The second Law sounds odd to modern ears. This is Kepler trying to come to grips with the conservation of angular momentum – a Conservation Law that wasn’t yet formally appreciated. Nowadays one might write J = VR = constant and be done with it.
The way the first two laws are phrased is qualitative. They satisfy the definition given at the outset. But this phrasing conceals a quantitative basis. One can write the equation for an ellipse, and must for any practical application of the first law. One could write the second law dA/dt = constant or rephrase it in terms of angular momentum. So these do meet the higher standard expected in physical science of being quantitative.
The third law is straight-up quantitative. Even the written version is just a long-winded way of saying the equation. So Kepler’s Laws are not just a qualitative description inherited in an awkward form from ancient times. They do in fact quantify an important aspect of Nature.
What about modern examples? Are there Laws of Nature still to be discovered?
I have worked on rotation curves for over two decades now. For most of that time, it never occurred to me to ask this question. But I did have the experience of asking for telescope time to pursue how far out rotation curves remained flat. This was, I thought, an exciting topic, especially for low surface brightness galaxies, which seemed to extend much further out into their dark matter halos than bright spirals. Perhaps we’d see evidence for the edge of the halo, which must presumably come sometime.
TACs (Telescope Allocation Committees) did not share my enthusiasm. Already by the mid-90s it was so well established that rotation curves were flat that it was deemed pointless to pursue further. We had never seen any credible hint of a downturn in V(R), no matter how far out we chased it, so why look still harder?

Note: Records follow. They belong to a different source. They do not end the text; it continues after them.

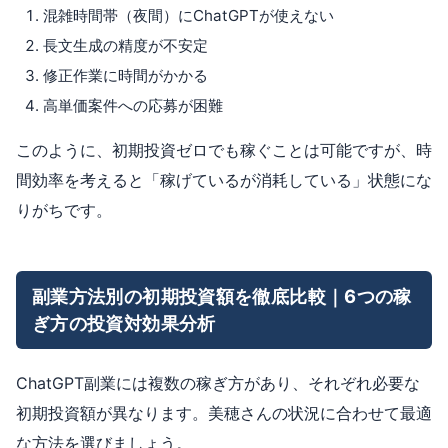
混雑時間帯（夜間）にChatGPTが使えない
長文生成の精度が不安定
修正作業に時間がかかる
高単価案件への応募が困難
このように、初期投資ゼロでも稼ぐことは可能ですが、時
間効率を考えると「稼げているが消耗している」状態にな
りがちです。
副業方法別の初期投資額を徹底比較｜6つの稼
ぎ方の投資対効果分析
ChatGPT副業には複数の稼ぎ方があり、それぞれ必要な
初期投資額が異なります。美穂さんの状況に合わせて最適
な方法を選びましょう。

As one reviewer put it, “Is this project just going to produce another boring rotation curve?”
Implicit in this statement is that we had established a new law of nature:
The rotation curves of disk galaxies become approximately flat at large radii, a condition that persists indefinitely.
This is quantitative: V(R) ≈ constant for R → ∞. Two caveats: (1) I do mean approximately – the slope dV/dR of the outer parts of rotation curves is not exactly zero point zero zero zero. (2) We of course do not trace rotation curves to infinity, which is why I say indefinitely. (Does anyone know a mathematical symbol for that?)
Note that it is not adequate to simply say that the rotation curves of galaxies are non-Keplerian (V ∼ 1/√R). They really do stay pretty nearly flat for a very long ways. In SPARC we see that the outer rotation velocity remains constant to within 5% in almost all cases.
Never mind whether we interpret flat rotation curves to mean that there is dark matter or modified gravity or whatever other hypothesis we care to imagine. It had become conventional to refer to the asymptotic rotation velocity as V∞ well before I entered the field. So, as a matter of practice, we have already agreed that this is a natural law. We just haven’t paused to recognize it as such – largely because we no longer think in those terms.
Flat rotation curves have many parents. Mort Roberts was one of the first to point them out. People weren’t ready to hear it – or at least, to appreciate their importance. Vera Rubin was also early, and importantly, persistent. Flat rotation curves are widely known in large part to her efforts. Also important to the establishment of flat rotation curves was the radio work of Albert Bosma. He showed that flatness persisted indefinitely, which was essential to overcoming objections to optical-only data not clearly showing a discrepancy (see the comments of Kalnajs at IAU 100 (1983) and how they were received.)
And that, my friends, is why Vera Rubin and Albert Bosma deserve a Nobel prize. It isn’t that they “just” discovered dark matter. They identified a new Law of Nature.